There isn't a built-in way to copy collections with the C# driver, but you can still do it pretty simply as:

var source = db.GetCollection("test");
var dest = db.GetCollection("testcopy");
dest.InsertBatch(source.FindAll());

Note, however, that this won't copy any indexes from the source collection. The shell's copyTo method has the same limitation so it's likely implemented similarly.



回答2:

I had the exact same problem, but while the accepted answer works, I also needed to make it as fast as possible.

The fastest way to copy a collection is apparently using an aggregate with an $out pipeline stage. This way, you won't have to download all the documents and then re-upload them, they are just copied inside the database.

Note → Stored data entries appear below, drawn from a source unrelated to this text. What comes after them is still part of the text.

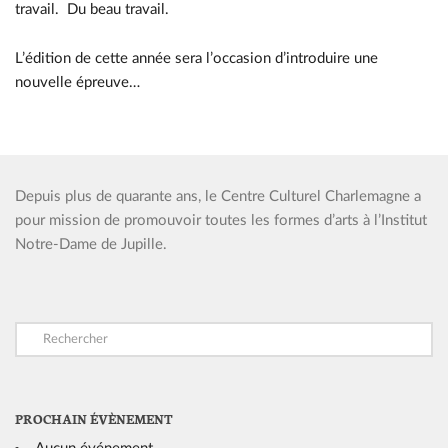
travail. Du beau travail.
L’édition de cette année sera l’occasion d’introduire une
nouvelle épreuve…
Depuis plus de quarante ans, le Centre Culturel Charlemagne a
pour mission de promouvoir toutes les formes d’arts à l’Institut
Notre-Dame de Jupille.
PROCHAIN ÉVÈNEMENT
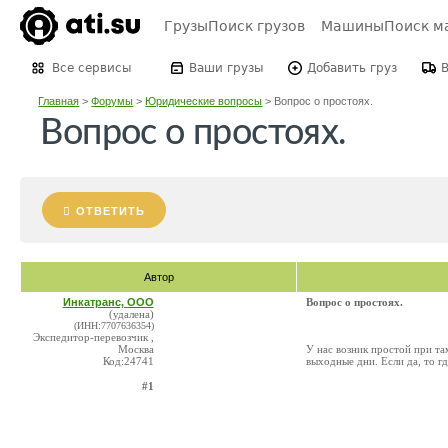
Грузы
Поиск грузов
Машины
Поиск м
Все сервисы
Ваши грузы
Добавить груз
Главная
>
Форумы
>
Юридические вопросы
>
Вопрос о простоях.
Вопрос о простоях.
ОТВЕТИТЬ
Автор
Инкатранс, ООО
Вопрос о простоях.
(удалена)
(ИНН:7707636354)
Экспедитор-перевозчик ,
Москва
У нас возник простой при т
Код:24741
выходные дни. Если да, то г
#1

This is trivial to execute inside the mongo shell:

db.originalColl.aggregate([ { $match: {} }, { $out: "resultColl"} ]);

However, I had a lot of trouble running this from C#. Since eval has now been deprecated, you can't just stuff the above in a string to be executed on the server. Instead you need to construct a Bson document that represents the above code.

Here's how I made it work:

var aggDoc = new Dictionary<string,object>
{
    {"aggregate" , "originalCollection"},
    {"pipeline", new []
        {
            new Dictionary<string, object> { { "$match" , new BsonDocument() }},
            new Dictionary<string, object> { { "$out" , "resultCollection"}}
        }
    }
};

var doc = new BsonDocument(aggDoc);
var command = new BsonDocumentCommand<BsonDocument>(doc);
db.RunCommand(command);

This turns out to be very fast (about 3 minutes to copy 5M documents), and no data is transferred between the db and the application running the above code. One drawback is that it creates a temporary collection, so the resultCollection will be empty (or not existing) until the operation completes. So if you have a progress bar that is based on the size of the resultCollection it will no longer work.